By orienting the center of the Assyrian state around his new capital, Ashurbanipal, in effect, places himself at the center of the Assyrian worldview, rendering the gods peripheral in relation to him.  

Nonetheless, Winter concurs with Liverani’s position, suggesting that “The shift to Nimrud therefore broke the old focus around the god of the city-state and reflects a new imperial movement. Subsequent kings simply continued the pattern” (Winter 25). Yet again, this development bolsters the understanding of Ashurnasirpal as a calculated ruler, interested primarily in centralizing power for himself. Given that the construction of the palace itself was probably a move to consolidate political power, it would not be unreasonable to suggest that Ashurnasirpal would have been concerned with the artistic representations adorning the walls of his new palace. Indeed, the evidence suggests that it would be naïve to assume he would not be interested in propagandist artistic representations of his power and that of the state.  

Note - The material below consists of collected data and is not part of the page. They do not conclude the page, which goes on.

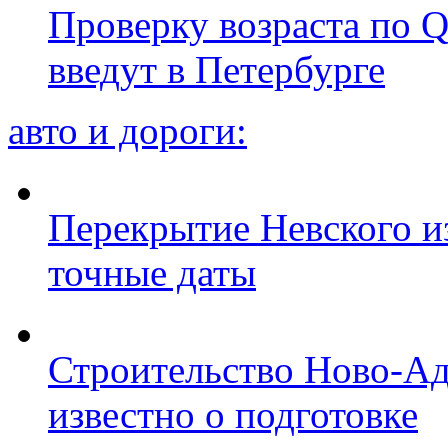
Проверку возраста по Q
введут в Петербурге
авто и дороги:
Перекрытие Невского из
точные даты
Строительство Ново-Ад
известно о подготовке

Ashurnasirpal would also not be the first ancient ruler to move his capital in order to stem the influence of religious figures. The Egyptian pharaoh Akhenaten of the 18th Dynasty moved the capital to Amarna from Thebes, which had been the New Kingdom capital for over 200 years. In doing so, he also shifted focus to a new god Aten, making himself the sole intermediary between the people and Aten. The religious change was actually an attempt to thwart the growing power of the priests of Amun (previously the preeminent god) at Karnak. By stripping of them of any religious legitimacy, he was able to centralize all power around himself at his new capital. Ashurnasirpal would ultimately be more successful in this operation than Akhenaten, whose customs and policies were almost immediately reversed upon his death. Ashurnasirpal’s shift, on the other hand, set a precedent for subsequent kings to establish capitals of their own, presumably realizing the the political benefits of moving away from Ashur or the associations with any other central figures, for that matter (i.e. Ashurnasirpal).